"""

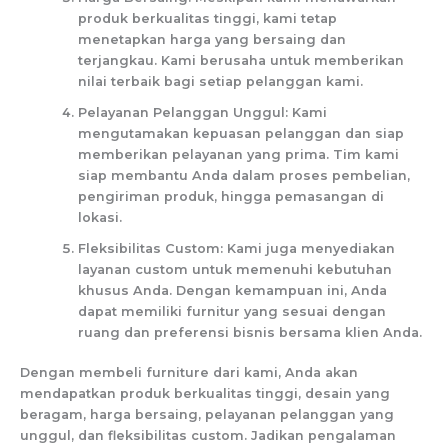
produk berkualitas tinggi, kami tetap
menetapkan harga yang bersaing dan
terjangkau. Kami berusaha untuk memberikan
nilai terbaik bagi setiap pelanggan kami.
Pelayanan Pelanggan Unggul: Kami
mengutamakan kepuasan pelanggan dan siap
memberikan pelayanan yang prima. Tim kami
siap membantu Anda dalam proses pembelian,
pengiriman produk, hingga pemasangan di
lokasi.
Fleksibilitas Custom: Kami juga menyediakan
layanan custom untuk memenuhi kebutuhan
khusus Anda. Dengan kemampuan ini, Anda
dapat memiliki furnitur yang sesuai dengan
ruang dan preferensi bisnis bersama klien Anda.
Dengan membeli furniture dari kami, Anda akan
mendapatkan produk berkualitas tinggi, desain yang
beragam, harga bersaing, pelayanan pelanggan yang
unggul, dan fleksibilitas custom. Jadikan pengalaman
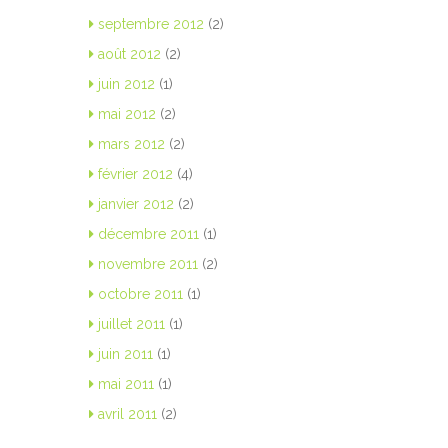
septembre 2012
(2)
août 2012
(2)
juin 2012
(1)
mai 2012
(2)
mars 2012
(2)
février 2012
(4)
janvier 2012
(2)
décembre 2011
(1)
novembre 2011
(2)
octobre 2011
(1)
juillet 2011
(1)
juin 2011
(1)
mai 2011
(1)
avril 2011
(2)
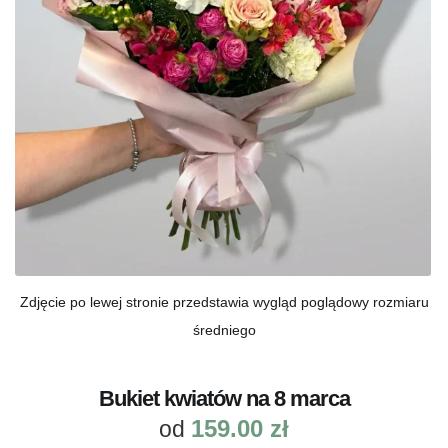
Zdjęcie po lewej stronie przedstawia wygląd poglądowy rozmiaru
średniego
Bukiet kwiatów na 8 marca
159.00
zł
od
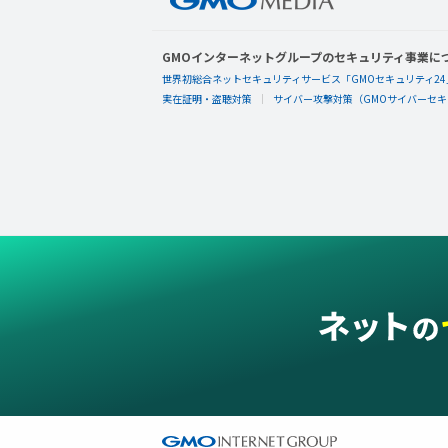
GMOインターネットグループのセキュリティ事業に
世界初総合ネットセキュリティサービス「GMOセキュリティ24
実在証明・盗聴対策
サイバー攻撃対策（GMOサイバーセキュ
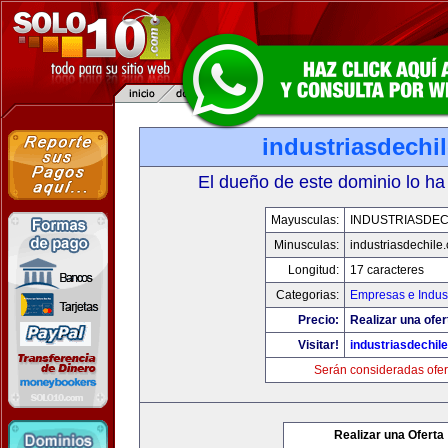
industriasdechi
El dueño de este dominio lo ha
Mayusculas:
INDUSTRIASDEC
Minusculas:
industriasdechile
Longitud:
17 caracteres
Categorias:
Empresas e Indust
Precio:
Realizar una ofer
Visitar!
industriasdechil
Serán consideradas ofer
Realizar una Oferta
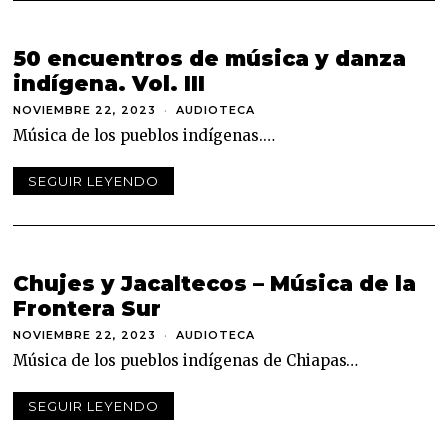
E
2
2
,
50 encuentros de música y danza
2
indígena. Vol. III
0
2
3
NOVIEMBRE 22, 2023
N
AUDIOTECA
O
Música de los pueblos indígenas.…
V
I
E
SEGUIR LEYENDO
M
B
R
E
2
2
,
Chujes y Jacaltecos – Música de la
2
Frontera Sur
0
2
3
NOVIEMBRE 22, 2023
N
AUDIOTECA
O
Música de los pueblos indígenas de Chiapas…
V
I
E
SEGUIR LEYENDO
M
B
R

"""

> [About this exercise]
Copy from the entries only those lines that hold the word "memberikan".

> [Exercise response]
terjangkau. Kami berusaha untuk memberikan
memberikan pelayanan yang prima. Tim kami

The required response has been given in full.